FM-KED-008 — HTTP 500 Internal Server Error (Application Error)
Severity: S2 — High Recovery Class: D — Exploratory Covered by Monthly Support: No (fix requires product change) 

 

 Description 

 The application returns an HTTP 500 Internal Server Error , indicating an unhandled exception or logic failure inside the Finmars application. 

 In most cases, this represents a software defect rather than an infrastructure or configuration issue. 

 

 Typical Symptoms 

 API requests returning HTTP 500 Application stack traces in logs Errors reproducible with the same input No corresponding infrastructure or resource alerts 

 

 Primary Meaning 

 A 500 error usually means: 

 the request reached the application correctly the application failed while processing it 

 This class of error cannot be reliably resolved through operational actions alone. 

 

 Required Action 

 Register an Issue in Finmars Core Repository 

 All confirmed 500 errors should be reported via GitHub: 

 🔗 https://github.com/finmars-platform/finmars-core/issues 

 When creating an issue, include: 

 request details (endpoint, parameters) error messages or stack traces timestamps environment details 

 

 Resolution Path 

 Issue is analyzed by Finmars maintainers Fix is implemented in the product codebase Resolution is delivered via a new Finmars release 

 Customers must upgrade to the fixed version to resolve the issue. 

 

 Urgency Handling 

 Most urgent bugs are addressed in best-effort time Priority depends on severity, reproducibility, and impact No guaranteed fix timelines are implied 

 

 Estimated Recovery Time 

 Not predictable Depends on investigation complexity and release cycle 

 

 Preventive Notes 

 Keep Finmars versions up to date Monitor application logs for early signals Avoid unsupported customizations where possible 

 

 Responsibility Boundary 

 Finmars SCSA provides guidance, triage assistance, and escalation support. Bug fixes require product changes and fall outside standard operational support.

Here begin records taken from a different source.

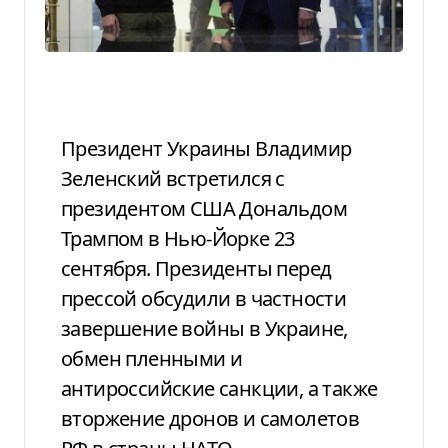
Президент Украины Владимир
Зеленский встретился с
президентом США Дональдом
Трампом в Нью-Йорке 23
сентября. Президенты перед
прессой обсудили в частности
завершение войны в Украине,
обмен пленными и
антироссийские санкции, а также
вторжение дронов и самолетов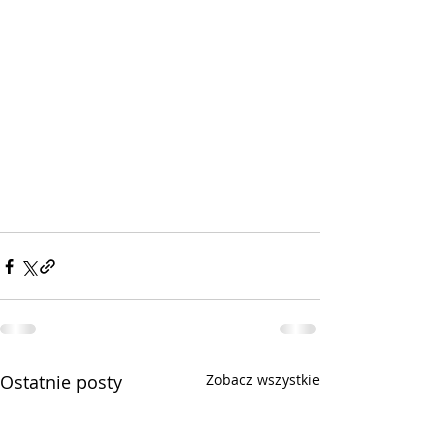
Ostatnie posty
Zobacz wszystkie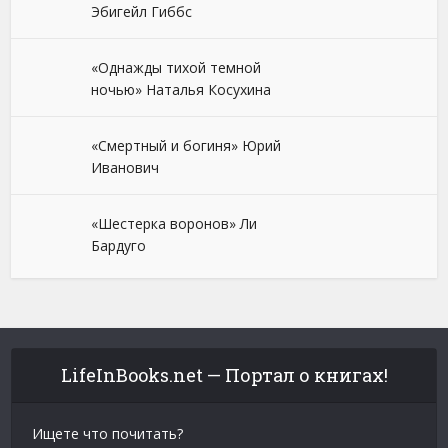
Эбигейл Гиббс
«Однажды тихой темной
ночью» Наталья Косухина
«Смертный и богиня» Юрий
Иванович
«Шестерка воронов» Ли
Бардуго
LifeInBooks.net — Портал о книгах!
Ищете что почитать?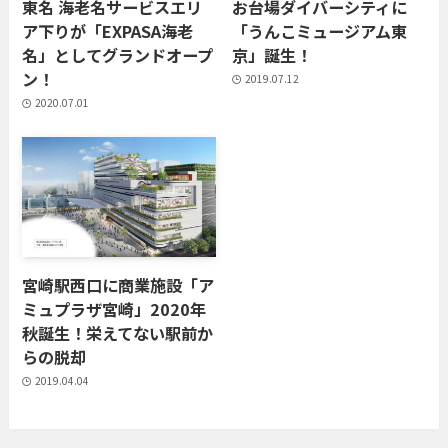
東名 海老名サービスエリ
お台場ダイバーシティに
ア下りが「EXPASA海老
「うんこミュージアム東
名」としてグランドオープ
京」誕生！
ン！
2019.07.12
2020.07.01
宮崎駅西口に商業施設「ア
ミュプラザ宮崎」2020年
秋誕生！栄えてない駅前か
らの脱却
2019.04.04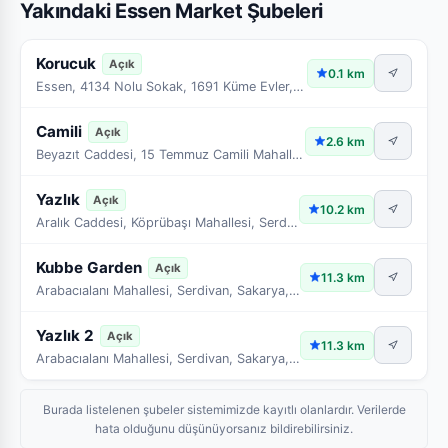
Yakındaki Essen Market Şubeleri
Korucuk
Açık
0.1 km
Essen, 4134 Nolu Sokak, 1691 Küme Evler, Korucuk Mahallesi, Sakarya, Adapazarı, Sakarya, Marmara Bölgesi, 54290, Türkiye
Camili
Açık
2.6 km
Beyazıt Caddesi, 15 Temmuz Camili Mahallesi, Sakarya, Adapazarı, Sakarya, Marmara Bölgesi, Türkiye
Yazlık
Açık
10.2 km
Aralık Caddesi, Köprübaşı Mahallesi, Serdivan, Sakarya, Marmara Bölgesi, 54050, Türkiye
Kubbe Garden
Açık
11.3 km
Arabacıalanı Mahallesi, Serdivan, Sakarya, Marmara Bölgesi, 54050, Türkiye
Yazlık 2
Açık
11.3 km
Arabacıalanı Mahallesi, Serdivan, Sakarya, Marmara Bölgesi, 54050, Türkiye
Burada listelenen şubeler sistemimizde kayıtlı olanlardır. Verilerde
hata olduğunu düşünüyorsanız bildirebilirsiniz.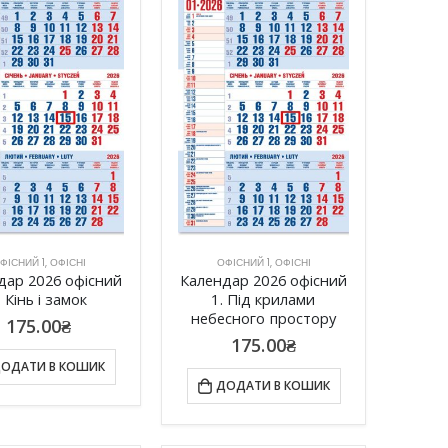
ФІСНИЙ 1
,
ОФІСНІ
ОФІСНИЙ 1
,
ОФІСНІ
дар 2026 офісний
Календар 2026 офісний
. Кінь і замок
1. Під крилами
небесного простору
175.00
₴
175.00
₴
ОДАТИ В КОШИК
ДОДАТИ В КОШИК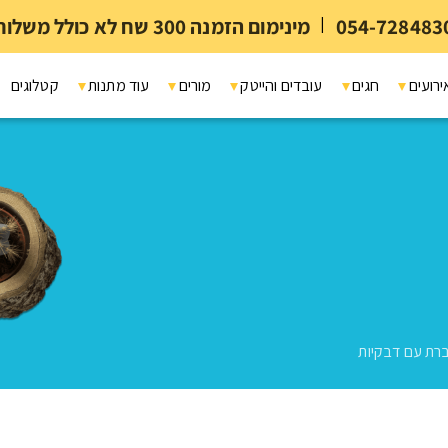
054-728483
|
מינימום הזמנה 300 שח לא כולל משלוח ומיתוג
ירועים
חגים
עובדים והייטק
מורים
עוד מתנות
קטלוגים
רת עם דבקיות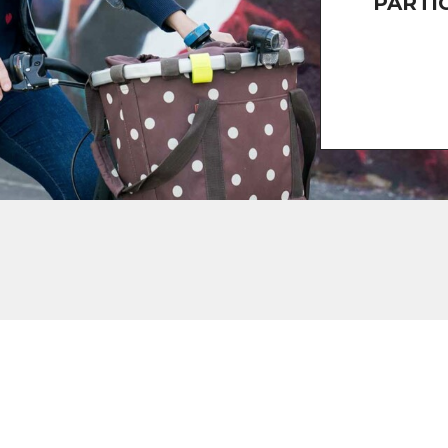
PARTI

FM-KED-009 — Missing Data in Reports
Severity: S3 — Medium Recovery Class: A — Quick Fix Covered by Monthly Support: Yes 

 

 Description 

 Reports return incomplete results or missing values because required Prices and/or FX Rates are not available for the requested reporting date. 

 This is not an application error. Finmars can only calculate reports based on data that exists in the system. 

 

 Typical Symptoms 

 Empty or partially populated report fields Missing valuations or calculated figures Reports returning results for some instruments but not others No application or infrastructure errors present 

 

 Primary Meaning 

 The reporting engine executed successfully, but the input data set is incomplete . 

 Most commonly: 

 prices are missing for one or more instruments FX rates are missing for one or more currencies data is not available for the exact requested date 

 

 Diagnostic Checklist 

 Identify Report Date 

 Confirm the exact date used in the report 

 Verify Price Availability 

 Check that instrument prices exist for the report date 

 Verify FX Rate Availability 

 Check that FX rates exist for all required currency pairs 

 

 Recovery Procedure 

 Import Missing Data into Finmars 

 Import required Prices for the requested date Import required FX Rates for the requested date Re-run the report after data import 

 Once data is present, the report will calculate correctly. 

 

 Preventive Notes 

 Ensure price and FX data feeds are complete Monitor data import success regularly Align report dates with available market data 

 

 Responsibility Boundary 

 Finmars SCSA provides diagnostics and guidance. Data availability and correctness depend on customer data imports or connected providers.